A terminar, Arménio Carlos saudou a luta dos trabalhadores dos refeitórios e das cantinas, que, ali, «estão a reclamar aquilo a que têm direito, e não a exigir aquilo que é impossível». «Não aceitamos que os trabalhadores sejam obrigados a assumir um trabalho precário quando estão permanentemente a ocupar postos de trabalho efectivos. Não podemos aceitar que a precariedade seja a regra, quando o que deveria ser regra era um posto de trabalho efectivo, com direitos, com estabilidade e com um salário adequado», afirmou, acusando a AHRESP de «fugir à negociação da contratação colectiva e evitar, por todos os meios, que os salários sejam actualizados anualmente», não ultrapassando os 450 euros.
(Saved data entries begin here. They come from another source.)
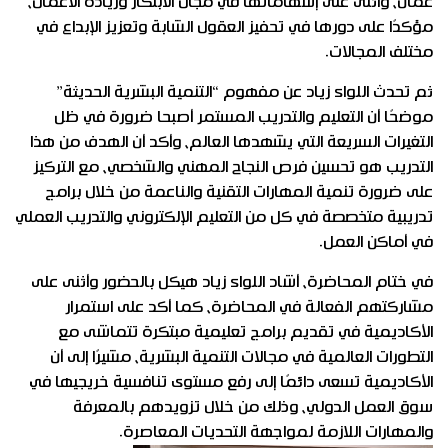
عمان، وأثنى على إسهاماتها في مجال الابتكار وريادة الأعمال،
مؤكدًا على دورها في تحفيز العقول الشابة وتعزيز الإبداع في
مختلف المجالات.
ثم تحدث اللواء زياد عن مفهوم “التنمية البشرية الحديثة”
موضحًا أن التعليم والتدريب المستمر أصبحا ضرورة في ظل
التغيرات السريعة التي يشهدها العالم، وأكد أن الهدف من هذا
التدريب هو تحسين فرص النجاح المهني والشخصي، مع التركيز
على ضرورة تنمية المهارات التقنية والناعمة من خلال برامج
تدريبية متخصصة في كل من التعليم الإلكتروني والتدريب العملي
في أماكن العمل.
في ختام المحاضرة، أشاد اللواء زياد هيكل بالحضور وأثنى على
مشاركتهم الفعالة في المحاضرة، كما أكد على استمرار
الأكاديمية في تقديم برامج تعليمية مبتكرة تتماشى مع
التطورات العالمية في مجالات التنمية البشرية، مشيرًا إلى أن
الأكاديمية تسعى دائمًا إلى رفع مستوى تنافسية خريجيها في
سوق العمل الدولي، وذلك من خلال تزويدهم بالمعرفة
والمهارات اللازمة لمواجهة التحديات المعاصرة.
Sobre as alterações ao Código do Trabalho, já aprovadas pela maioria PSD/CDS, com a abstenção do PS, e promulgadas pelo Presidente da República, o secretário-geral da CGTP-IN informou que as mesmas entrarão em vigor no dia 1 de Agosto. «O que está em vigor é o vosso contrato colectivo de trabalho. É por isso que não aceitamos ser tratados como escravos, não aceitamos o trabalho forçado e não aceitamos o trabalho gratuito», reforçou, frisando que a CGTP-IN «não vende os direitos dos trabalhadores» e reclama «melhores condições de trabalho e de vida».